Diseases and Conditions: Entropion & Eyelid Flipping in Dogs

Today, we dive into entropion, a condition that may affect your furry companion's eyes and cause discomfort. Join us as we explore the causes, signs, diagnosis, and treatment options for this condition, ensuring your pet receives the best possible care. With knowledge in hand, you can navigate this issue with confidence, promoting your dog's well-being and maintaining its vibrant spirit. Let's embark on this enlightening journey together!

Understanding What Entropion Is

Entropion is an unpleasant and sometimes painful condition in which a dog's eyelids roll inward, allowing the eyelashes or hair to rub against the cornea, causing irritation. This condition can affect either the upper or lower eyelids and may occur in one eye or both.

The Genetic Connection

Though entropion can affect any dog, there's often a genetic factor involved. Breeds predisposed to this condition may experience it even before their first birthday. Such breeds include the Boxer, Bull Mastiff, Cavalier King Charles Spaniel, Chesapeake Bay Retriever, Chow Chow, Cocker Spaniel, English Bulldog, Golden Retriever, Great Dane, Irish Setter, Labrador Retriever, Poodle, Pug, Chinese Shar Pei, Springer Spaniel, and St. Bernard. Selective breeding for specific traits, such as skull formation, facial skin folds, and prominent eyes, is believed to contribute to genetic causes, though other factors might be involved.

Secondary Causes 

Entropion can also occur as a secondary condition, resulting from scarring in the eyelid, infection, corneal spasms and pain, trauma, or nerve damage. In some cases, entropion may occur when the eyelids lose their normal neurologic function.

Recognizing the Signs

A dog with entropion may squint and produce an excessive amount of tears from the affected eye. They may be sensitive to light and rub their eyes, especially when outdoors. Additionally, some dogs may have a mucous-like discharge from their eyes. However, certain flat-faced dog breeds may not display discomfort due to their unique facial structure.

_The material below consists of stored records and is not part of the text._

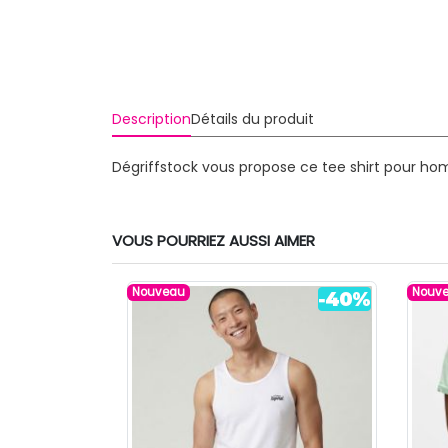
Description
Détails du produit
Dégriffstock vous propose ce tee shirt pour ho
VOUS POURRIEZ AUSSI AIMER
Nouveau
Nouv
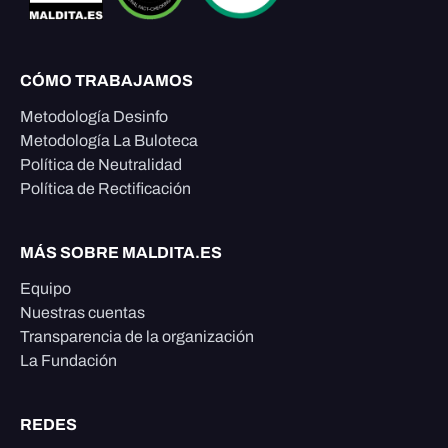
CÓMO TRABAJAMOS
Metodología Desinfo
Metodología La Buloteca
Política de Neutralidad
Política de Rectificación
MÁS SOBRE MALDITA.ES
Equipo
Nuestras cuentas
Transparencia de la organización
La Fundación
REDES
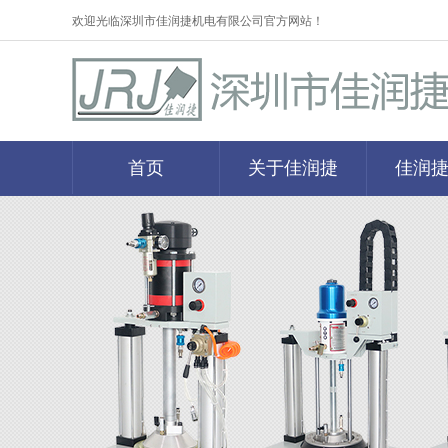
欢迎光临
深圳市佳润捷机电有限公司官方网站！
首页
关于佳润捷
佳润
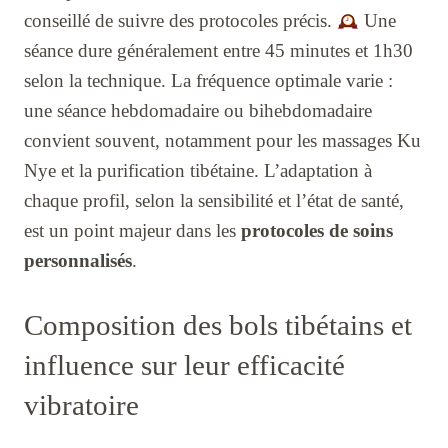
conseillé de suivre des protocoles précis.
Une
séance dure généralement entre 45 minutes et 1h30
selon la technique. La fréquence optimale varie :
une séance hebdomadaire ou bihebdomadaire
convient souvent, notamment pour les massages Ku
Nye et la purification tibétaine. L’adaptation à
chaque profil, selon la sensibilité et l’état de santé,
est un point majeur dans les
protocoles de soins
personnalisés
.
Composition des bols tibétains et
influence sur leur efficacité
vibratoire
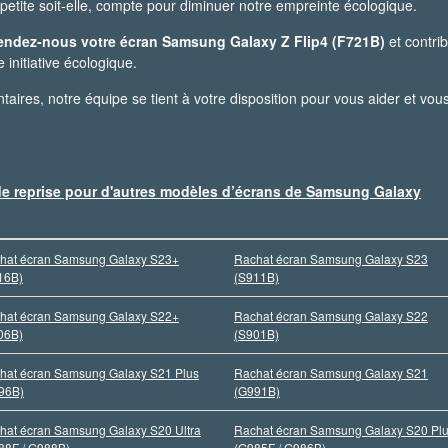
petite soit-elle, compte pour diminuer notre empreinte écologique.
endez-nous votre écran Samsung Galaxy Z Flip4 (F721B)
et contri
initiative écologique.
ires, notre équipe se tient à votre disposition pour vous aider et vou
 de reprise pour d'autres modèles d’écrans de Samsung Galaxy
hat écran Samsung Galaxy S23+
Rachat écran Samsung Galaxy S23
16B)
(S911B)
hat écran Samsung Galaxy S22+
Rachat écran Samsung Galaxy S22
06B)
(S901B)
hat écran Samsung Galaxy S21 Plus
Rachat écran Samsung Galaxy S21
96B)
(G991B)
hat écran Samsung Galaxy S20 Ultra
Rachat écran Samsung Galaxy S20 Pl
88F / G988B)
(G985F / G986B)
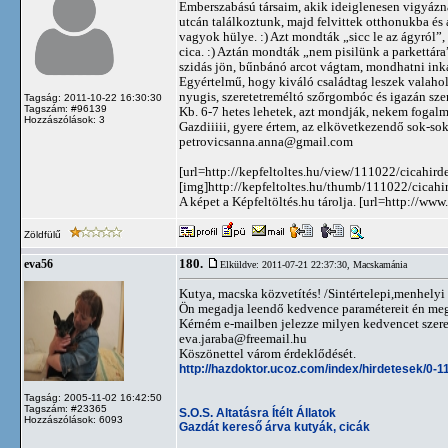
Emberszabású társaim, akik ideiglenesen vigyázna
utcán találkoztunk, majd felvittek otthonukba és
vagyok hülye. :) Azt mondták „sicc le az ágyról”,
cica. :) Aztán mondták „nem pisilünk a parkettár
szidás jön, bűnbánó arcot vágtam, mondhatni inká
Egyértelmű, hogy kiváló családtag leszek vala
nyugis, szeretetreméltó szőrgombóc és igazán szer
Tagság: 2011-10-22 16:30:30
Tagszám: #96139
Kb. 6-7 hetes lehetek, azt mondják, nekem fogalm
Hozzászólások: 3
Gazdiiiii, gyere értem, az elkövetkezendő sok-so
petrovicsanna.anna@gmail.com
[url=http://kepfeltoltes.hu/view/111022/cicahi
[img]http://kepfeltoltes.hu/thumb/111022/cicah
A képet a Képfeltöltés.hu tárolja. [url=http://www
Zöldfülű
180.
eva56
Elküldve: 2011-07-21 22:37:30,
Macskamánia
Kutya, macska közvetítés! /Sintértelepi,menhelyi
Ön megadja leendő kedvence paramétereit én megt
Kérném e-mailben jelezze milyen kedvencet szere
eva.jaraba@freemail.hu
Köszönettel várom érdeklődését.
http://hazdoktor.ucoz.com/index/hirdetesek/0-1
Tagság: 2005-11-02 16:42:50
Tagszám: #23365
S.O.S. Altatásra Ítélt Állatok
Hozzászólások: 6093
Gazdát kereső árva kutyák, cicák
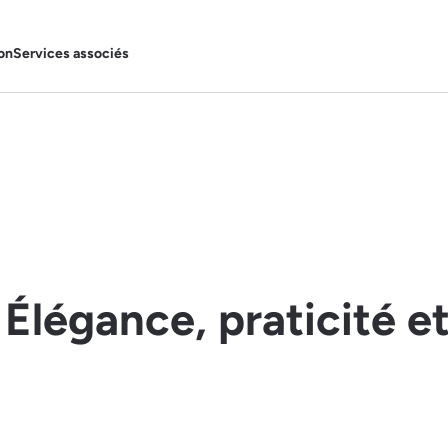
on
Services associés
: Élégance, praticité e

Severity and Complications 

For some dogs, entropion is a minor annoyance, while for others, it can lead to painful ulcers and erosions that scar the cornea and affect vision. Severe cases require surgical correction.

Diagnosing Entropion

Your veterinarian can diagnose entropion through an ocular exam, often using local anesthetic for the animal's comfort. To assess possible corneal ulcers, a fluorescein dye may also be used, which will appear as a bright green area on damaged parts of the cornea.

Treatment Options

Medical treatment with antibiotic ointments can help protect the cornea but cannot resolve the entropion itself. Surgery is the primary treatment option for fixing the eyelid. A simple procedure called blepharoplasty involves removing excess skin from the outer lids and tightening them. This surgery is typically successful, with low recurrence rates, unless the case is severe. Some breeds, like Chinese Shar Peis, may have a higher recurrence rate due to excessive facial skin folds. Sutures are usually removed in 10 to 14 days, and some dogs may need to wear an Elizabethan collar to prevent them from rubbing at their sutures.

Corneal Ulcers

For dogs with corneal ulcers, these will require treatment, too, as untreated ulcers may lead to excessive scarring and vision impairment. Treatment often involves antibiotic ophthalmic ointment, which can be administered by gently pulling down the lower eyelid and applying the ointment.

Special Considerations for Puppies

Young puppies may undergo a minor procedure called lid tacking instead of full blepharoplasty. Lid tacking involves using temporary sutures to roll out the eyelids and keep the puppies' eyes healthy until they mature and their facial features develop fully.

A Bright Outlook

The prognosis is excellent when surgery is performed before the cornea is damaged. However, if the cornea is affected, the prognosis depends on the type and severity of the damage. It's essential to refrain from breeding dogs with the inherited form of entropion, as recommended by the Canine Eye Registration Foundation (CERF).

In the Show Ring: Dogs with surgically corrected entropion cannot participate in conformation classes at dog shows.

With this knowledge in hand, you can provide your beloved companion with the best care possible, ensuring their comfort and happiness. Whether you opt for surgery or medical treatment, your dog's well-being is the priority. As you continue to cherish your furry friend's company, rest assured that you are equipped to handle any challenges that may arise, guided by the expertise of veterinary professionals.